Before moving on to Japan, I just wanted to show you Financials because I made a comment about how bad they look, I just want to show you.
XLF 3 min, same thing
5 min leading negative, this is worse than just about any other average except maybe the IWM.
10 min leading negative so the intermediate and long term damage are there like the averages.
15 min leading negative at a new 3C low
The 4 hour as XLF makes the head fake move I was looking for above $21
And the daily, again with the head fake above $21, look at that daily divergence, that's a huge flow of funds.
Looking at how bad financials look, I can't help but wonder if the next crisis will once again be financial? I'm very happy to have FAZ long and XLF puts.

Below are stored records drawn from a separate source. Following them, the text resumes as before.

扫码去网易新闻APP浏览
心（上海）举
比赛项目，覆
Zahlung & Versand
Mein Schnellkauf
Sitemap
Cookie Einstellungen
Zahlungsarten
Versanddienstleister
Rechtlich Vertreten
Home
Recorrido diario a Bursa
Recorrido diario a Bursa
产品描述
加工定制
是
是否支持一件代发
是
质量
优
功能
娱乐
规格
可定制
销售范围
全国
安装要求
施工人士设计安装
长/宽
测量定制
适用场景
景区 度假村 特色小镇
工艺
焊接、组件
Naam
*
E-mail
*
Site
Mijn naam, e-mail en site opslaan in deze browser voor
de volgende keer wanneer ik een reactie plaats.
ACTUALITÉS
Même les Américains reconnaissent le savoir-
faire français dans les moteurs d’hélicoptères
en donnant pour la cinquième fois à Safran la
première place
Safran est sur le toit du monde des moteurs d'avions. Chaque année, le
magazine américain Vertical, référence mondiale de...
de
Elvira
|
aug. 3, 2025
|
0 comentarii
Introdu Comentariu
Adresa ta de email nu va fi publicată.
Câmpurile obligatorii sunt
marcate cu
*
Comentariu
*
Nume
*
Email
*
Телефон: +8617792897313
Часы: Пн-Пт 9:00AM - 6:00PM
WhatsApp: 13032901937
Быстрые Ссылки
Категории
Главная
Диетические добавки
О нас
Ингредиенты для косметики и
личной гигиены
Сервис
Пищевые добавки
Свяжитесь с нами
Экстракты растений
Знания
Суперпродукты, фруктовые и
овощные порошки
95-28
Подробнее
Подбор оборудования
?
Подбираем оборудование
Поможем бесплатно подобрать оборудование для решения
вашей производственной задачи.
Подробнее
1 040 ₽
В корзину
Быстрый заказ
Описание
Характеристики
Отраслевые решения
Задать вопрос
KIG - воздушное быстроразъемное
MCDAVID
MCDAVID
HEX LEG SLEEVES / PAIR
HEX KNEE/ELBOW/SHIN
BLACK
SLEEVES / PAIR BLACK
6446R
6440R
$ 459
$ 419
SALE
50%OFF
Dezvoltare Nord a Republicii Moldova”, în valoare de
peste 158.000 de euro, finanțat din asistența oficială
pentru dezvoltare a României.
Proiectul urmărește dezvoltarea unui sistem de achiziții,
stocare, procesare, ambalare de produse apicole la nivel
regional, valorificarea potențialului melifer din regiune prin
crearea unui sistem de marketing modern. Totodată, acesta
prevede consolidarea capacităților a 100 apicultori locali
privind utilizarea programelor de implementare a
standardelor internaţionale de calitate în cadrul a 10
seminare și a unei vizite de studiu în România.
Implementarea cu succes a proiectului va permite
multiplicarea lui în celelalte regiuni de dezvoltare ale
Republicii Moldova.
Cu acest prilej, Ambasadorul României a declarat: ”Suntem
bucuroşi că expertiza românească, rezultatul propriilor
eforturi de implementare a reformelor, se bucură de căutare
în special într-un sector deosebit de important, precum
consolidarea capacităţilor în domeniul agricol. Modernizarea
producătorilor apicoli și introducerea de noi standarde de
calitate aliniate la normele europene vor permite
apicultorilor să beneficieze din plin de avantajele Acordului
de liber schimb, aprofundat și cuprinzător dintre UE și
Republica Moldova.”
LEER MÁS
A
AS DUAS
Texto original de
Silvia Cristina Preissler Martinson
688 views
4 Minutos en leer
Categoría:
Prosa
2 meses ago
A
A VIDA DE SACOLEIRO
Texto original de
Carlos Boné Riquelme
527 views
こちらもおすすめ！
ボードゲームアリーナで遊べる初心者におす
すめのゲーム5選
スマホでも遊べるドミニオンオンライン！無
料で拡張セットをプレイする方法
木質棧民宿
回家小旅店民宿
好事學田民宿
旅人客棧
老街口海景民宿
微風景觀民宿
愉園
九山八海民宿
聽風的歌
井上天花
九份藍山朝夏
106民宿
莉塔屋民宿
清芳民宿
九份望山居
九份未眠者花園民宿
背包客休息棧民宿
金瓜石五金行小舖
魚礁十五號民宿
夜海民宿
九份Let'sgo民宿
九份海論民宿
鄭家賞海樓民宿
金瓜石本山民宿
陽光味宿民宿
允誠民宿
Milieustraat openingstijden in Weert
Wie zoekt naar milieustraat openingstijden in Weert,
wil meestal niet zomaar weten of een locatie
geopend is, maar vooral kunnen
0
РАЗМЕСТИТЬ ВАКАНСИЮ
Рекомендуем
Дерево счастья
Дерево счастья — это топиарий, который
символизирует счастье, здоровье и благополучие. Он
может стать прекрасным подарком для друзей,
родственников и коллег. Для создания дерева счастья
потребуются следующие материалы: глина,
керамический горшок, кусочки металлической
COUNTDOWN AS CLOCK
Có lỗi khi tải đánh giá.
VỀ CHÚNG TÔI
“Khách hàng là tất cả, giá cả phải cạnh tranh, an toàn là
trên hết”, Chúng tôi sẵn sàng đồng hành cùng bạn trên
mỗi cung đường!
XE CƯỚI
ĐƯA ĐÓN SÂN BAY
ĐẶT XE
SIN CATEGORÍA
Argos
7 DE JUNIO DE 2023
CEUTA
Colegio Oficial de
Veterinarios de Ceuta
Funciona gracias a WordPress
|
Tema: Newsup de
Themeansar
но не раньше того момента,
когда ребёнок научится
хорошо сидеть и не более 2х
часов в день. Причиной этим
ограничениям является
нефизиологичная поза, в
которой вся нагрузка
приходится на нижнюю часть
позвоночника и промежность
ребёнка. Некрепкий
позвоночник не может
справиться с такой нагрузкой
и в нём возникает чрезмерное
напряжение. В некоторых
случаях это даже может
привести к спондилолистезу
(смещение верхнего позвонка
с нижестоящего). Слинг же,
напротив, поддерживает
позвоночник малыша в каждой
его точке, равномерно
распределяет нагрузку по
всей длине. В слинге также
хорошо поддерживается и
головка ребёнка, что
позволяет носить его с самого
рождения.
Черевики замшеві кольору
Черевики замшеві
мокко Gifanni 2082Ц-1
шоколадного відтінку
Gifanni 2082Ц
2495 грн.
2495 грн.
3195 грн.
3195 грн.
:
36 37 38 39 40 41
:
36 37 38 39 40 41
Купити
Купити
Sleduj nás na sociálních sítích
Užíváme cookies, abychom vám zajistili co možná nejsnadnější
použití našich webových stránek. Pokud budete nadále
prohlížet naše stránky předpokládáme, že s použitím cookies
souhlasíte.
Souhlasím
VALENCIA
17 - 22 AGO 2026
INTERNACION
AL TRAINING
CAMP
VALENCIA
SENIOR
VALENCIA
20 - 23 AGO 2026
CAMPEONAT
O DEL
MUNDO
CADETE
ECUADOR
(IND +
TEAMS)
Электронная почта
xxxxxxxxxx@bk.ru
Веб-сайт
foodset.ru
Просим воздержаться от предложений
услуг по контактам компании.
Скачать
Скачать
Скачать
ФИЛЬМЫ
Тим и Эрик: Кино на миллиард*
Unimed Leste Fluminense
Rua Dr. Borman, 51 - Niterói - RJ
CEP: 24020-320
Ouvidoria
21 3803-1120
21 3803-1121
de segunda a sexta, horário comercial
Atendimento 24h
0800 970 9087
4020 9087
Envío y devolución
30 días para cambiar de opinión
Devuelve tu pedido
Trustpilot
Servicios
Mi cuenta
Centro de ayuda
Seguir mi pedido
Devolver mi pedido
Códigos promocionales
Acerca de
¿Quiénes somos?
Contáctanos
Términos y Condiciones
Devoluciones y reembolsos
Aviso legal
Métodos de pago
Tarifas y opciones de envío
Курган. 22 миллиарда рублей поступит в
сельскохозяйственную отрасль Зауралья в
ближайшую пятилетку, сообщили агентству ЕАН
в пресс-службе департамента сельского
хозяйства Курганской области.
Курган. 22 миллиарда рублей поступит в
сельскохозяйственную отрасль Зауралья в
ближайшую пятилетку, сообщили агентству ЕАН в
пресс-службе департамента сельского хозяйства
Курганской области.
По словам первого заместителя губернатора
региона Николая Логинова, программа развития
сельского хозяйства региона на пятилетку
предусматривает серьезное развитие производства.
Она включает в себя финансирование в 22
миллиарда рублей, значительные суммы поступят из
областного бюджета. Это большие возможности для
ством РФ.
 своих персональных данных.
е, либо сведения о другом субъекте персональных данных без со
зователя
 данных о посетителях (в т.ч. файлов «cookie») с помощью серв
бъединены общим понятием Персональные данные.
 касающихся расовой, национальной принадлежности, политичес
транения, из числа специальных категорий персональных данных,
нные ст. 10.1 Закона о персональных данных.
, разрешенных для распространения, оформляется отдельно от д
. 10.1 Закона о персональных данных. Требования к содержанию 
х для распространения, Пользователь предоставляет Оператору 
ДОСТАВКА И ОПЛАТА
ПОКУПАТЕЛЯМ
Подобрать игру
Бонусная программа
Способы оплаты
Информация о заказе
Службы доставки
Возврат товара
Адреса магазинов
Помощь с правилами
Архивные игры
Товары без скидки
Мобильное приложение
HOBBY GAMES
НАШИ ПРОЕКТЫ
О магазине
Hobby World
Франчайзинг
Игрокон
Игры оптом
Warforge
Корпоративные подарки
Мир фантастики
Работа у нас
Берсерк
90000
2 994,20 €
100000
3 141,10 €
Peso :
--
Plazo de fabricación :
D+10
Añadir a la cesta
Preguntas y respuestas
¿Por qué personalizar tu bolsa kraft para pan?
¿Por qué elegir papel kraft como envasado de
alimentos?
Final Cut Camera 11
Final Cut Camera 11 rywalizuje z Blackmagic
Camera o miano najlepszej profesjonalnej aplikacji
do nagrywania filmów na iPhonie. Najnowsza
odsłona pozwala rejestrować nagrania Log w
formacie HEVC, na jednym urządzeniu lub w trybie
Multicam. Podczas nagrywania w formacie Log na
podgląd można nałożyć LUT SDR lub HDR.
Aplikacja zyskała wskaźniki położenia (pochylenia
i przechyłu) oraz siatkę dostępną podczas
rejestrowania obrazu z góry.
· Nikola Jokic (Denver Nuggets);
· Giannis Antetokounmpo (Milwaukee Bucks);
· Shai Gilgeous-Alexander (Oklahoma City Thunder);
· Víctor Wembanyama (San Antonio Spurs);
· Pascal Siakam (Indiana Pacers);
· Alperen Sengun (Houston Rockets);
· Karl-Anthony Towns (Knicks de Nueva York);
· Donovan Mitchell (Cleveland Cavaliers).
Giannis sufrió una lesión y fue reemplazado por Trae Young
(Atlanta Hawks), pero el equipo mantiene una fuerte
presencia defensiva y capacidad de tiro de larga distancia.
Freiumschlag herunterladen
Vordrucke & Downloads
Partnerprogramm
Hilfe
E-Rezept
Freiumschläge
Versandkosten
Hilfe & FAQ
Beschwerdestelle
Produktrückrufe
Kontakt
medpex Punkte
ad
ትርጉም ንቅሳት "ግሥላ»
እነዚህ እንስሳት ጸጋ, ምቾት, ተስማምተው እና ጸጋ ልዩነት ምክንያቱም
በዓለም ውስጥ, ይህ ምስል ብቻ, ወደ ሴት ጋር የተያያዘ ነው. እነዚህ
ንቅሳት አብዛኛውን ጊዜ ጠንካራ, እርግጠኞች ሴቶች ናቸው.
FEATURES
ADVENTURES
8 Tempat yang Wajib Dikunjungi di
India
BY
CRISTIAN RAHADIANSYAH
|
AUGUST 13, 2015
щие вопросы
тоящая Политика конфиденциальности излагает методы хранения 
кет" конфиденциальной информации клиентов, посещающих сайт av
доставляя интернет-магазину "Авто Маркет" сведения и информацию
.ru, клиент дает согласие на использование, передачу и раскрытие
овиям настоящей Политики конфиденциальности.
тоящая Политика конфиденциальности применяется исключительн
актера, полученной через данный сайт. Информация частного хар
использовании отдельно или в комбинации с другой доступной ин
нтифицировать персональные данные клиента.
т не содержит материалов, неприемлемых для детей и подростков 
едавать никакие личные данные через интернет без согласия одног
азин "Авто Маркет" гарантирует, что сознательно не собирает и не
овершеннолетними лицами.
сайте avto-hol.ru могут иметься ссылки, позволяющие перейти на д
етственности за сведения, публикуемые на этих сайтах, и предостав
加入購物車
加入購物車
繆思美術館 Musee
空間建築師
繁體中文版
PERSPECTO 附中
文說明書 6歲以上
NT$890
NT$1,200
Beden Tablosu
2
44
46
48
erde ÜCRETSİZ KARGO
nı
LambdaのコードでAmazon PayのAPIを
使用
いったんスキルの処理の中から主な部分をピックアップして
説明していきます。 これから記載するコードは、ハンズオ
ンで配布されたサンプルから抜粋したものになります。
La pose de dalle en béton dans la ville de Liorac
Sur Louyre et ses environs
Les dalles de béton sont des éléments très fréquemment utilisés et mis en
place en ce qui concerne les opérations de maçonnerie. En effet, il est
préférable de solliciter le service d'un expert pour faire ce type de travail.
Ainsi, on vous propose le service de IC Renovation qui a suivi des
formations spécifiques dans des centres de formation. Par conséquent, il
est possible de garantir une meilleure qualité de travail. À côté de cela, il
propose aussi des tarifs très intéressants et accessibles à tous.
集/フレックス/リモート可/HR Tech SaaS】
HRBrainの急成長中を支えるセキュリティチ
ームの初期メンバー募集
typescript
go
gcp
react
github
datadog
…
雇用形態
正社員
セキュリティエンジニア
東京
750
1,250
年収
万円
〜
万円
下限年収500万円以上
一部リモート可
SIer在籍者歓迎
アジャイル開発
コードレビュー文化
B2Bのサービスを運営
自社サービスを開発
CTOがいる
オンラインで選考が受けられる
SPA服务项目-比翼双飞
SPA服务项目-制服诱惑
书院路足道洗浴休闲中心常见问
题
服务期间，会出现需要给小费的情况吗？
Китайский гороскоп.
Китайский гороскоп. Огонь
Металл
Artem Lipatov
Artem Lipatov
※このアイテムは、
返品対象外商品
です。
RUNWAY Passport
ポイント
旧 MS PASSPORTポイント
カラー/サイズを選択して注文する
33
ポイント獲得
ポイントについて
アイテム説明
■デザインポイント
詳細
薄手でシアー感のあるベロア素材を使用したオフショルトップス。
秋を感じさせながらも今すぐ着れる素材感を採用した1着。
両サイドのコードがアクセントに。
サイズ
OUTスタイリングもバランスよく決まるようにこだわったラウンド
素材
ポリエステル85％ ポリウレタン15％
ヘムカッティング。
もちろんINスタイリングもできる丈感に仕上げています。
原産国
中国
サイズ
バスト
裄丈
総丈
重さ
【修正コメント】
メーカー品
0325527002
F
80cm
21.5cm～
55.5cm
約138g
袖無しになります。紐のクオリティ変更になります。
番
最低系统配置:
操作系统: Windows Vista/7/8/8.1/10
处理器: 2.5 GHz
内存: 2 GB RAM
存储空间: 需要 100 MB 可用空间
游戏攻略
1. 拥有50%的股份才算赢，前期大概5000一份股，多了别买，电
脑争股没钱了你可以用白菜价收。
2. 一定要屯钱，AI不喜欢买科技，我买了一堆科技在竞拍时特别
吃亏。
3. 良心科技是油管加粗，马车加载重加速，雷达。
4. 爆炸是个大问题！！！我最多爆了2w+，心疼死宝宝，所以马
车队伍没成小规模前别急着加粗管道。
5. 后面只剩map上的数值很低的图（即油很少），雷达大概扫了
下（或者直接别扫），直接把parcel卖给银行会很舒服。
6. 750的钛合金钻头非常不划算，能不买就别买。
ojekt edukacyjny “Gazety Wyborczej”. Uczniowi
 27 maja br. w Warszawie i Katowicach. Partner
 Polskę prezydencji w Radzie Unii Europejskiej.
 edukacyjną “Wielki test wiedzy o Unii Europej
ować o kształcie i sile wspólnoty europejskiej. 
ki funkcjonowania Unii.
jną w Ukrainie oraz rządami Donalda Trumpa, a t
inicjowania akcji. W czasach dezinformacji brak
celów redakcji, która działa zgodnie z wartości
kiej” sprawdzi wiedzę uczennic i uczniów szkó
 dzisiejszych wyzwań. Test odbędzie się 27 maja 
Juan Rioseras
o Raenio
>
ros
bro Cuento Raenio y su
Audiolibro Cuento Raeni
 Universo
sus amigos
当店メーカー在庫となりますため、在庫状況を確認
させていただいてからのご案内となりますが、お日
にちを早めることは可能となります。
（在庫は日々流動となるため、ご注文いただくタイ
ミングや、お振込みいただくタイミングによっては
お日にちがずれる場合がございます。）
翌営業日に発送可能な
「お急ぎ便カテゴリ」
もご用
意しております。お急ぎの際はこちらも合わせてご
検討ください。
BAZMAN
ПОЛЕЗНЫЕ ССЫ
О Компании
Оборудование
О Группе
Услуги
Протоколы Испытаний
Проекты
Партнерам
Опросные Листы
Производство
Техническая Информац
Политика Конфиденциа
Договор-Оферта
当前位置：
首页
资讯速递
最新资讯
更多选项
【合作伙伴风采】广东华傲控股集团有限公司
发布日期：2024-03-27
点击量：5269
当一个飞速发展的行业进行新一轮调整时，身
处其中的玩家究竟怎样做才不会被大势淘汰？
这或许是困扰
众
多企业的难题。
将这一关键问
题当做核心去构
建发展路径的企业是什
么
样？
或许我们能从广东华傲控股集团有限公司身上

Tonight Japan announced the 3rd worst Trade Balance on record, exports were actually fine, it was the import surge cause by fuel as the bottom line is in a margin squeeze so like the F_E_D's earlier QE attempts, Japan's QE-Zilla has driven up inflation in all the wrong areas and the Nikkei is not sure whether to take bad news as good news or bad news as bad news, but what is clear is that Abe-enomics are looking more and more like a failure as they did when first introduced (see my articles "Currency Crisis")
Nikkei 225 futures tonight
Other than that, not much going on in futures right now, we'll see if we get the bump I have been expecting all day today, it should be useful in a lot os situations.